* **Work task**
Report the count of lines holding "Director" in the records, with no other words.

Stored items
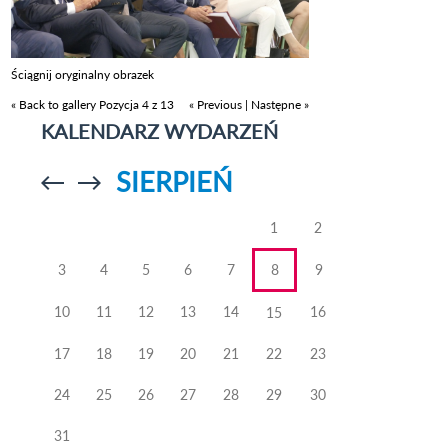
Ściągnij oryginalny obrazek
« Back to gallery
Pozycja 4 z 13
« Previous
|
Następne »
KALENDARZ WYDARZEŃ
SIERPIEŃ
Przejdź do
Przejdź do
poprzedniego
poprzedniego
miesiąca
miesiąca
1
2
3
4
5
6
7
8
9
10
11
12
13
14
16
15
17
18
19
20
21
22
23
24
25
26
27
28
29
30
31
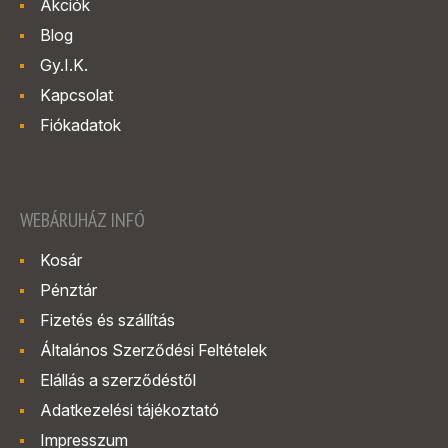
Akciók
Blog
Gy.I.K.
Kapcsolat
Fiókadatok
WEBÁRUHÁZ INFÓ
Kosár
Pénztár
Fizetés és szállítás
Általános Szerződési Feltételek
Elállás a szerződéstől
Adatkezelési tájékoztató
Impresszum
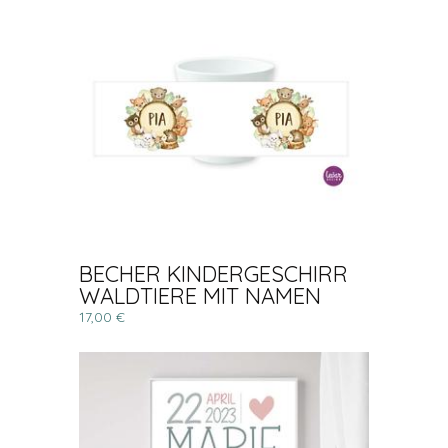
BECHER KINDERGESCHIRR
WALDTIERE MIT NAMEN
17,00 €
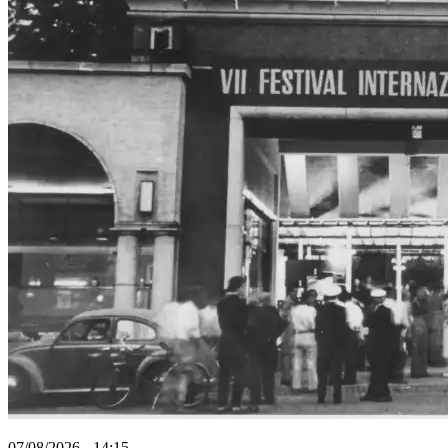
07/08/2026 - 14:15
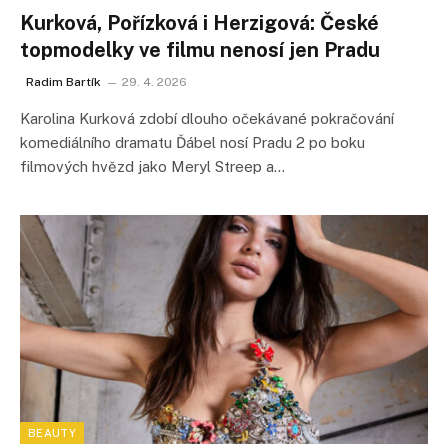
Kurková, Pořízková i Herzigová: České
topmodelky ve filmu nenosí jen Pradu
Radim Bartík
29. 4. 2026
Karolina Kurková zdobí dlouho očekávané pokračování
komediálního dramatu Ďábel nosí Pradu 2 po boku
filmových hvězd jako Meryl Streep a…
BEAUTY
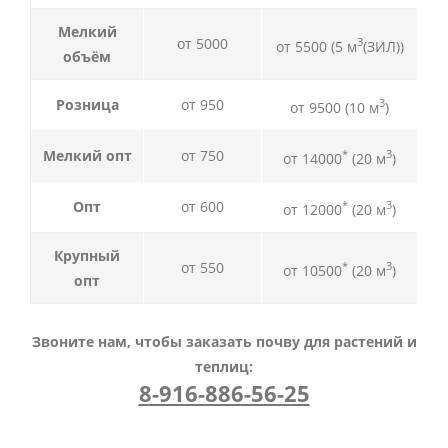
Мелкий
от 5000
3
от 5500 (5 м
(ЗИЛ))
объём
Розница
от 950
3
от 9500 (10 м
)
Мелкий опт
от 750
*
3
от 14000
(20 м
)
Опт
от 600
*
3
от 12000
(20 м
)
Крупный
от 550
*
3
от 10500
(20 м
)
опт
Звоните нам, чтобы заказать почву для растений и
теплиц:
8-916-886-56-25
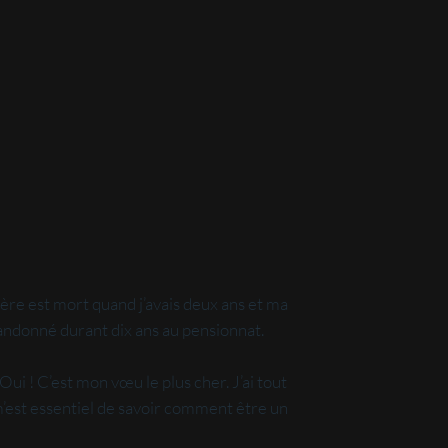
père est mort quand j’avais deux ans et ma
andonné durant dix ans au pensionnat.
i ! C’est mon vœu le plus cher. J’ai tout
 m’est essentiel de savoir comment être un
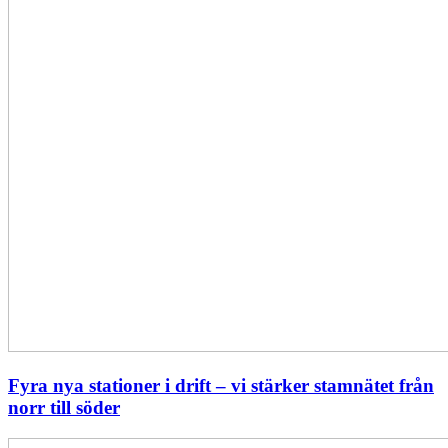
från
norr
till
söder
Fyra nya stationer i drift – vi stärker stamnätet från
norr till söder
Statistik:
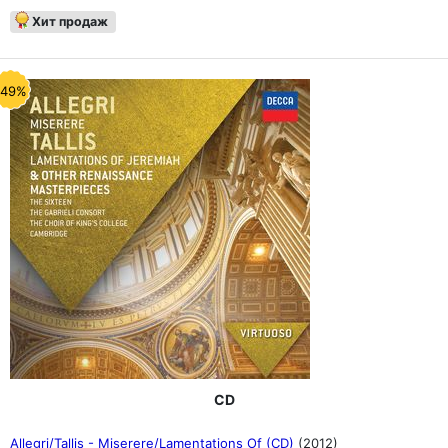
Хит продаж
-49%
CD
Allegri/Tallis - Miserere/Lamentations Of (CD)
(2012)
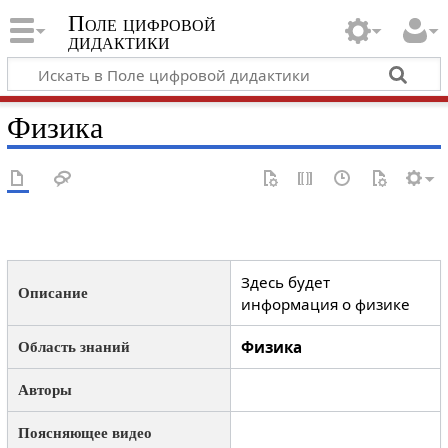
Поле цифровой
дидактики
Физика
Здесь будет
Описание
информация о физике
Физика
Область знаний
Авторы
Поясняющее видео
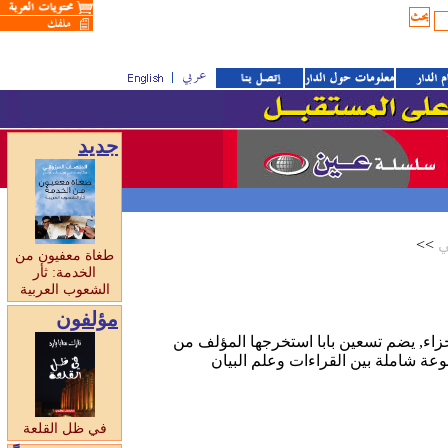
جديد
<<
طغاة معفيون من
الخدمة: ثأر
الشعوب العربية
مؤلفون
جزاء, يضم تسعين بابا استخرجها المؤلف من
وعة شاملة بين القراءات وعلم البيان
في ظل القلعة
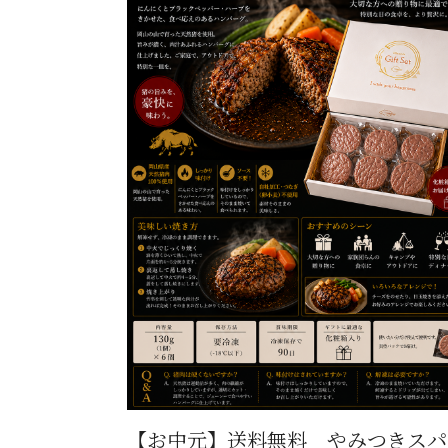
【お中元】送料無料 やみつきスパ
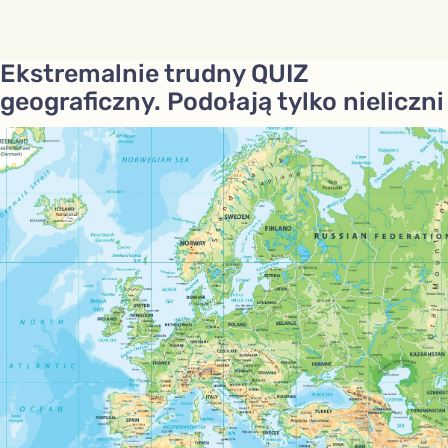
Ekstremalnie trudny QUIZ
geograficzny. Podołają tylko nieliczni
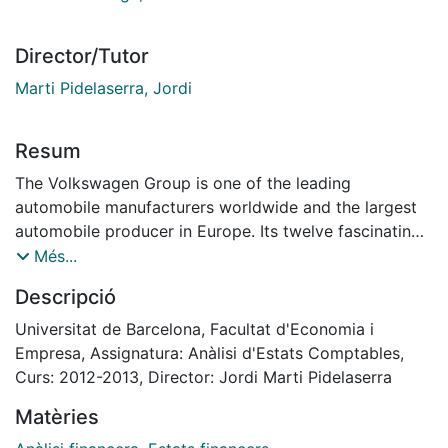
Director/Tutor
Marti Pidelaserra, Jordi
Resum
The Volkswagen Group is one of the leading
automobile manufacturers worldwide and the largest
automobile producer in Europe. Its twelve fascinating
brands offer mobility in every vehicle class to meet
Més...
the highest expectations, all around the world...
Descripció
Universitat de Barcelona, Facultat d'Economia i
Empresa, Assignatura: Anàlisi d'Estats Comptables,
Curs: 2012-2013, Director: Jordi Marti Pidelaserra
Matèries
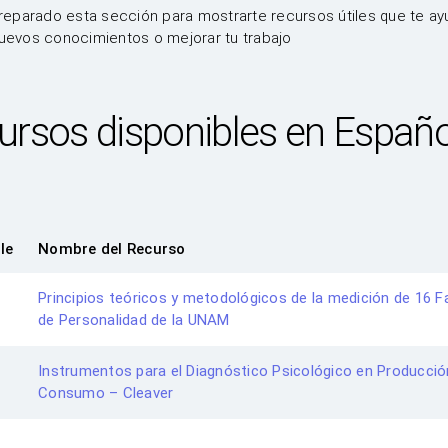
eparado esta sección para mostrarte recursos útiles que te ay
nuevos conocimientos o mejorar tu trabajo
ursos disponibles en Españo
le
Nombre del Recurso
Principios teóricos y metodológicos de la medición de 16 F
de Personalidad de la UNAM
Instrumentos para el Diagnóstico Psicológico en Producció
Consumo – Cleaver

* **Result of the exercise**
2